## Exercise instructions
Your answer should reproduce every line of the material in which the word "FOLDERS" occurs.

## The records
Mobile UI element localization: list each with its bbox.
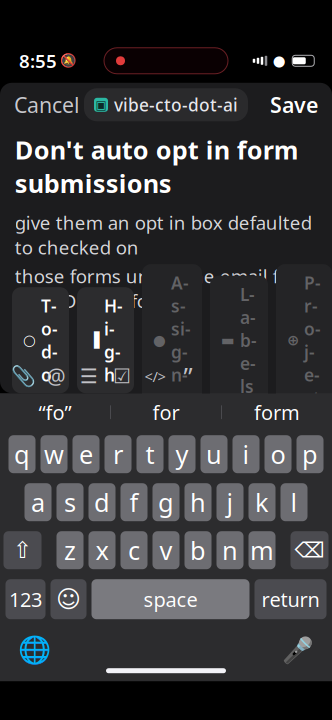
button[interactable]: ○ xyxy=(12,287,69,393)
staticText: ○ xyxy=(23,332,36,348)
staticText: v xyxy=(160,533,172,567)
button[interactable]: Attach xyxy=(8,361,38,391)
staticText: @ xyxy=(46,362,66,390)
staticText: d xyxy=(94,485,110,519)
staticText: </> xyxy=(144,366,166,386)
button[interactable]: ▐ xyxy=(77,287,134,393)
button[interactable]: Emoji xyxy=(50,579,86,619)
staticText: return xyxy=(262,586,320,612)
button[interactable]: ▣ xyxy=(84,88,248,121)
button[interactable]: g xyxy=(152,483,180,521)
button[interactable]: b xyxy=(184,531,212,569)
staticText: 🎤 xyxy=(282,636,314,665)
button[interactable]: c xyxy=(120,531,148,569)
staticText: High xyxy=(104,294,123,386)
staticText: e xyxy=(79,437,93,471)
button[interactable]: e xyxy=(72,435,100,473)
button[interactable]: u xyxy=(200,435,228,473)
staticText: ▣ xyxy=(96,98,106,112)
button[interactable]: ● xyxy=(142,264,202,416)
staticText: c xyxy=(128,533,140,567)
button[interactable]: q xyxy=(8,435,36,473)
button[interactable]: return xyxy=(254,579,326,619)
staticText: Cancel xyxy=(14,91,80,119)
staticText: ● xyxy=(153,332,166,348)
button[interactable]: Quote xyxy=(173,361,203,391)
staticText: “fo” xyxy=(38,399,72,426)
button[interactable]: a xyxy=(24,483,52,521)
button[interactable]: t xyxy=(136,435,164,473)
staticText: b xyxy=(190,533,206,567)
staticText: 🌐 xyxy=(18,635,50,666)
staticText: i xyxy=(242,437,250,471)
button[interactable]: o xyxy=(264,435,292,473)
staticText: 123 xyxy=(9,586,42,612)
button[interactable]: Cancel xyxy=(0,83,94,127)
button[interactable]: m xyxy=(248,531,276,569)
button[interactable]: ▬ xyxy=(210,276,268,405)
button[interactable]: Save xyxy=(256,83,332,127)
button[interactable]: Mention xyxy=(41,361,71,391)
staticText: z xyxy=(64,533,76,567)
button[interactable]: p xyxy=(296,435,324,473)
button[interactable]: ⊕ xyxy=(276,264,332,416)
staticText: give them an opt in box defaulted to che… xyxy=(15,210,312,260)
button[interactable]: space xyxy=(92,579,250,619)
button[interactable]: y xyxy=(168,435,196,473)
staticText: ⌫ xyxy=(294,538,324,562)
staticText: ☰ xyxy=(80,365,98,388)
staticText: g xyxy=(158,485,174,519)
staticText: 🔕 xyxy=(60,53,77,68)
button[interactable]: x xyxy=(88,531,116,569)
staticText: Project xyxy=(304,271,321,409)
staticText: w xyxy=(44,437,64,471)
staticText: a xyxy=(31,485,45,519)
button[interactable]: Switch keyboard xyxy=(14,630,54,670)
staticText: m xyxy=(250,533,274,567)
staticText: t xyxy=(146,437,154,471)
staticText: k xyxy=(255,485,269,519)
button[interactable]: h xyxy=(184,483,212,521)
staticText: ▐ xyxy=(88,332,99,348)
staticText: Save xyxy=(270,91,318,119)
staticText: ● xyxy=(273,52,286,69)
button[interactable]: Shift xyxy=(4,531,42,569)
staticText: ⊕ xyxy=(287,332,299,348)
button[interactable]: s xyxy=(56,483,84,521)
button[interactable]: Checklist xyxy=(107,361,137,391)
button[interactable]: j xyxy=(216,483,244,521)
button[interactable]: for xyxy=(111,394,221,430)
button[interactable]: Code xyxy=(140,361,170,391)
button[interactable]: Delete xyxy=(290,531,328,569)
staticText: ⇧ xyxy=(13,537,32,563)
staticText: Assignee xyxy=(171,271,191,409)
button[interactable]: l xyxy=(280,483,308,521)
button[interactable]: d xyxy=(88,483,116,521)
staticText: n xyxy=(222,533,238,567)
button[interactable]: z xyxy=(56,531,84,569)
staticText: j xyxy=(226,485,234,519)
staticText: ” xyxy=(184,359,192,393)
staticText: l xyxy=(290,485,298,519)
button[interactable]: n xyxy=(216,531,244,569)
staticText: those forms under the email form field. … xyxy=(15,264,315,313)
staticText: for xyxy=(152,399,180,426)
button[interactable]: form xyxy=(222,394,332,430)
button[interactable]: k xyxy=(248,483,276,521)
button[interactable]: f xyxy=(120,483,148,521)
staticText: y xyxy=(176,437,188,471)
staticText: r xyxy=(113,437,123,471)
staticText: o xyxy=(270,437,286,471)
staticText: f xyxy=(130,485,138,519)
staticText: s xyxy=(64,485,76,519)
staticText: x xyxy=(96,533,108,567)
button[interactable]: 123 xyxy=(6,579,46,619)
button[interactable]: “fo” xyxy=(0,394,110,430)
button[interactable]: i xyxy=(232,435,260,473)
button[interactable]: Bulleted list xyxy=(74,361,104,391)
button[interactable]: v xyxy=(152,531,180,569)
staticText: h xyxy=(190,485,206,519)
button[interactable]: Dictation xyxy=(278,630,318,670)
button[interactable]: r xyxy=(104,435,132,473)
button[interactable]: w xyxy=(40,435,68,473)
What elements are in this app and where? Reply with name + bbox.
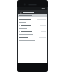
button[interactable]: Navigate up [18, 10, 47, 14]
button[interactable] [18, 30, 47, 33]
button[interactable] [18, 36, 47, 39]
button[interactable] [18, 27, 47, 30]
button[interactable] [18, 14, 47, 17]
button[interactable] [18, 33, 47, 36]
button[interactable] [18, 21, 47, 24]
button[interactable] [18, 24, 47, 27]
button[interactable]: Navigate up [19, 11, 22, 14]
button[interactable] [18, 18, 47, 21]
button[interactable] [18, 39, 47, 42]
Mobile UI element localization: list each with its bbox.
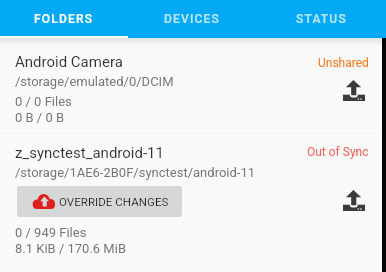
- staticText: /storage/1AE6-2B0F/synctest/android-11: [15, 165, 256, 180]
- staticText: 0 B / 0 B: [15, 110, 65, 125]
- button[interactable]: FOLDERS: [0, 0, 128, 38]
- button[interactable]: z_synctest_android-11: [0, 134, 386, 272]
- staticText: /storage/emulated/0/DCIM: [15, 74, 174, 89]
- staticText: OVERRIDE CHANGES: [59, 195, 169, 208]
- button[interactable]: Sync folder to device: [343, 80, 365, 101]
- staticText: 0 / 0 Files: [15, 94, 72, 109]
- staticText: DEVICES: [164, 12, 221, 26]
- staticText: Out of Sync: [307, 145, 369, 159]
- button[interactable]: DEVICES: [128, 0, 257, 38]
- button[interactable]: Sync folder to device: [343, 190, 365, 211]
- button[interactable]: Android Camera: [0, 38, 386, 133]
- staticText: FOLDERS: [34, 12, 94, 26]
- button[interactable]: STATUS: [257, 0, 386, 38]
- staticText: Android Camera: [15, 53, 123, 71]
- staticText: STATUS: [296, 12, 347, 26]
- staticText: 0 / 949 Files: [15, 225, 87, 240]
- staticText: Unshared: [318, 56, 369, 70]
- staticText: z_synctest_android-11: [15, 144, 164, 162]
- button[interactable]: OVERRIDE CHANGES: [17, 186, 182, 217]
- staticText: 8.1 KiB / 170.6 MiB: [15, 241, 126, 256]
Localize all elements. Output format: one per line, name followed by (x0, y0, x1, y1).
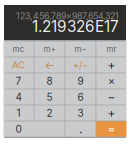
staticText: 3 (78, 107, 84, 119)
staticText: 2 (46, 107, 52, 119)
button[interactable]: . (65, 121, 96, 137)
button[interactable]: +/− (65, 57, 96, 73)
staticText: 7 (16, 75, 22, 87)
staticText: 6 (78, 91, 84, 103)
staticText: 5 (46, 91, 52, 103)
button[interactable]: 1 (4, 105, 34, 121)
staticText: 4 (16, 91, 22, 103)
staticText: − (107, 90, 115, 104)
button[interactable]: ← (34, 57, 65, 73)
button[interactable]: m+ (34, 41, 65, 57)
button[interactable]: 5 (34, 89, 65, 105)
button[interactable]: + (96, 105, 126, 121)
button[interactable]: AC (4, 57, 34, 73)
staticText: = (107, 122, 115, 136)
button[interactable]: 0 (3, 121, 65, 137)
staticText: m+ (44, 44, 56, 54)
staticText: +/− (73, 59, 88, 71)
staticText: . (79, 122, 82, 136)
staticText: × (108, 74, 115, 87)
staticText: mr (106, 44, 116, 54)
staticText: 8 (46, 75, 52, 87)
staticText: AC (12, 59, 25, 71)
button[interactable]: − (96, 89, 126, 105)
button[interactable]: 8 (34, 73, 65, 89)
button[interactable]: + (96, 57, 126, 73)
button[interactable]: 2 (34, 105, 65, 121)
staticText: 0 (16, 123, 22, 135)
button[interactable]: 4 (4, 89, 34, 105)
staticText: 1 (17, 107, 21, 119)
staticText: 1.219326E17 (32, 17, 119, 36)
staticText: m− (74, 44, 86, 54)
button[interactable]: mr (96, 41, 126, 57)
staticText: mc (13, 44, 25, 54)
button[interactable]: mc (4, 41, 34, 57)
button[interactable]: 9 (65, 73, 96, 89)
staticText: + (107, 58, 115, 72)
staticText: + (107, 106, 115, 120)
button[interactable]: m− (65, 41, 96, 57)
staticText: ← (44, 58, 54, 71)
button[interactable]: = (96, 121, 126, 137)
button[interactable]: 7 (4, 73, 34, 89)
button[interactable]: 6 (65, 89, 96, 105)
staticText: 123,456,789×987,654,321 (16, 11, 119, 21)
button[interactable]: 3 (65, 105, 96, 121)
staticText: 9 (78, 75, 84, 87)
button[interactable]: × (96, 73, 126, 89)
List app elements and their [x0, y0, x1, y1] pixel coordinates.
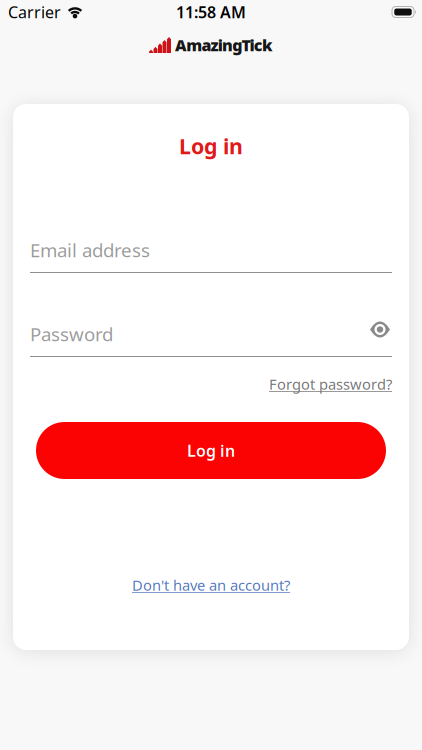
staticText: AmazingTick [175, 34, 273, 56]
staticText: Don't have an account? [132, 575, 290, 595]
button[interactable]: Show password [370, 321, 392, 347]
staticText: Carrier [8, 1, 61, 23]
staticText: Password [30, 322, 113, 346]
staticText: 11:58 AM [176, 1, 246, 23]
staticText: Email address [30, 238, 150, 262]
staticText: Log in [187, 440, 235, 461]
button[interactable]: Don't have an account? [132, 575, 290, 595]
staticText: Forgot password? [269, 374, 392, 394]
staticText: Log in [179, 132, 243, 160]
button[interactable]: Log in [36, 422, 386, 479]
button[interactable]: Forgot password? [269, 374, 392, 394]
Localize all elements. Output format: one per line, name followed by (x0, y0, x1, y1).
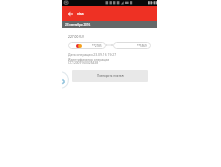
button[interactable]: Next (51, 71, 68, 88)
button[interactable]: **5569 (113, 42, 151, 49)
staticText: Повторить платеж (97, 74, 124, 78)
staticText: 23 сентября 2016 (65, 23, 91, 27)
staticText: visa (77, 11, 84, 16)
staticText: 227.00 (68, 34, 79, 38)
staticText: CC12009160026438 (68, 61, 99, 65)
staticText: Дата операции 23.09.16 19:27 (68, 52, 117, 57)
button[interactable]: Повторить платеж (72, 70, 148, 82)
staticText: RUR (79, 35, 85, 39)
staticText: **2185 (92, 44, 102, 48)
staticText: Идентификатор операции (68, 58, 110, 62)
staticText: **5569 (137, 44, 147, 48)
button[interactable]: **2185 (68, 42, 106, 49)
button[interactable]: Back (64, 6, 77, 21)
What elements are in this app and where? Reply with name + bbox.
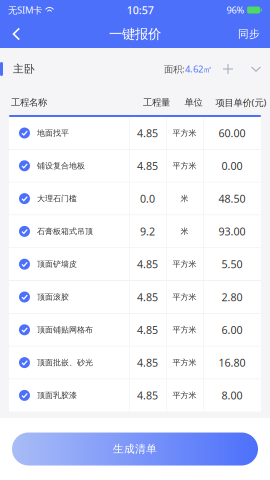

## Solution for this task
- button[interactable]: FOLDERS: [0, 0, 128, 38]
- staticText: FOLDERS: [34, 12, 94, 26]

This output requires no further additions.